Group – name of the group containing the device in the device group tree (contains the name of the group and the names of all its parent groups).
Security state – device security state determined by the presence of events linked to the device and current vulnerabilities. The following security states are available:
Critical. The device has unprocessed events with Critical severity or current vulnerabilities with High severity.
Warning. The device has unprocessed events with Warning severity or current vulnerabilities with Medium severity (but there are no unprocessed events with Critical severity or current vulnerabilities with High severity).
OK. All events linked to the device have been processed or have Informational severity. In addition, all vulnerabilities associated with the device have been switched to Remediated or Accepted state or have Low severity.
Last seen – date and time when the last activity of the device was registered.
Last modified – date and time when information about the device was last modified.
Created – date and time when the device was added to the devices table.
OS – name of the operating system installed on the device.
Network name – name used to represent the device in the network.
Hardware vendor – name of the device hardware vendor.
Hardware model – name of the device model.
Hardware version – device hardware version number.
Software name – name of the device software.
Software vendor – name of the device software vendor.
Software version – device software version number.
Labels – list of labels assigned to a device.
Vulnerabilities – CVE IDs of vulnerabilities associated with the device (vulnerabilities detected based on device information).
Process Control settings – indicator of whether there are Process Control settings defined for the device.

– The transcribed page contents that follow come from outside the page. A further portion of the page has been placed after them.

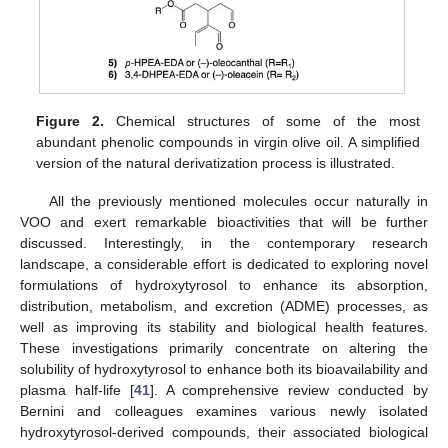
Figure 2.
Chemical structures of some of the most
abundant phenolic compounds in virgin olive oil. A simplified
version of the natural derivatization process is illustrated.
All the previously mentioned molecules occur naturally in
VOO and exert remarkable bioactivities that will be further
discussed. Interestingly, in the contemporary research
landscape, a considerable effort is dedicated to exploring novel
formulations of hydroxytyrosol to enhance its absorption,
distribution, metabolism, and excretion (ADME) processes, as
well as improving its stability and biological health features.
These investigations primarily concentrate on altering the
solubility of hydroxytyrosol to enhance both its bioavailability and
plasma half-life [
41
]. A comprehensive review conducted by
Bernini and colleagues examines various newly isolated
hydroxytyrosol-derived compounds, their associated biological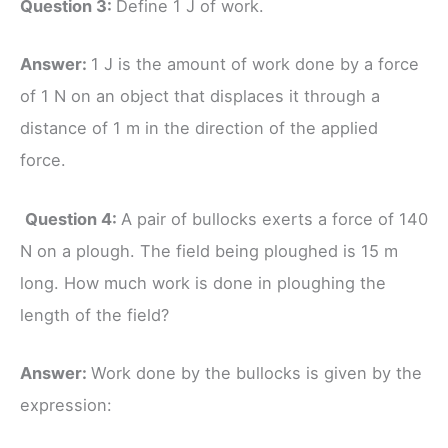
Question 3:
Define 1 J of work.
Answer:
1 J is the amount of work done by a force
of 1 N on an object that displaces it through a
distance of 1 m in the direction of the applied
force.
Question 4:
A pair of bullocks exerts a force of 140
N on a plough. The field being ploughed is 15 m
long. How much work is done in ploughing the
length of the field?
Answer:
Work done by the bullocks is given by the
expression: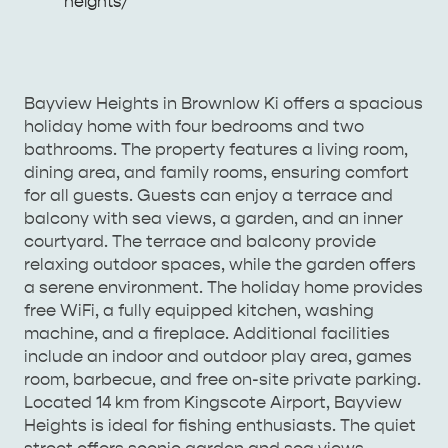
Enquiries
heights/
AMERICAN RIVER &
SURROUNDS
CYGNET RIVER
Bayview Heights in Brownlow Ki offers a spacious
holiday home with four bedrooms and two
bathrooms. The property features a living room,
dining area, and family rooms, ensuring comfort
for all guests. Guests can enjoy a terrace and
balcony with sea views, a garden, and an inner
courtyard. The terrace and balcony provide
relaxing outdoor spaces, while the garden offers
a serene environment. The holiday home provides
free WiFi, a fully equipped kitchen, washing
KANGAROO ISLAND NAMED IN TOP 10 PLACES
machine, and a fireplace. Additional facilities
TO TRAVEL
TRAVEL
include an indoor and outdoor play area, games
room, barbecue, and free on-site private parking.
HOLIDAY HOUSES
Located 14 km from Kingscote Airport, Bayview
Heights is ideal for fishing enthusiasts. The quiet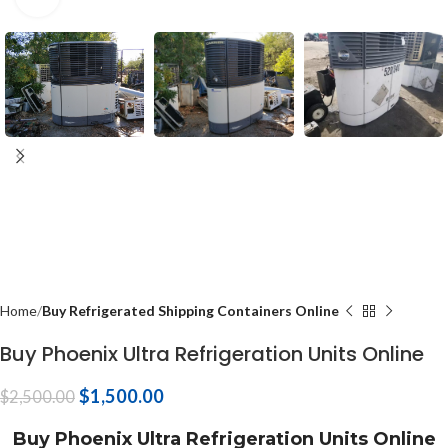
Home
Buy Refrigerated Shipping Containers Online
Buy Phoenix Ultra Refrigeration Units Online
$
1,500.00
$
2,500.00
Buy Phoenix Ultra Refrigeration Units Online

EPP application – concise name of the EPP application installed on the device (if data from this application was received in Kaspersky Industrial CyberSecurity for Networks).
EPP connection – status of the connection between the integration server and the EPP application installed on the device. The following statuses are available:
Active. Less than 24 hours have passed since the last connection between the program and the integration server.
Inactive. More than 24 hours have passed since the last connection between the program and the integration server.
N/A. The status of the connection is unknown.
Last connection to EPP – date of the last connection between the integration server and the EPP application installed on the device.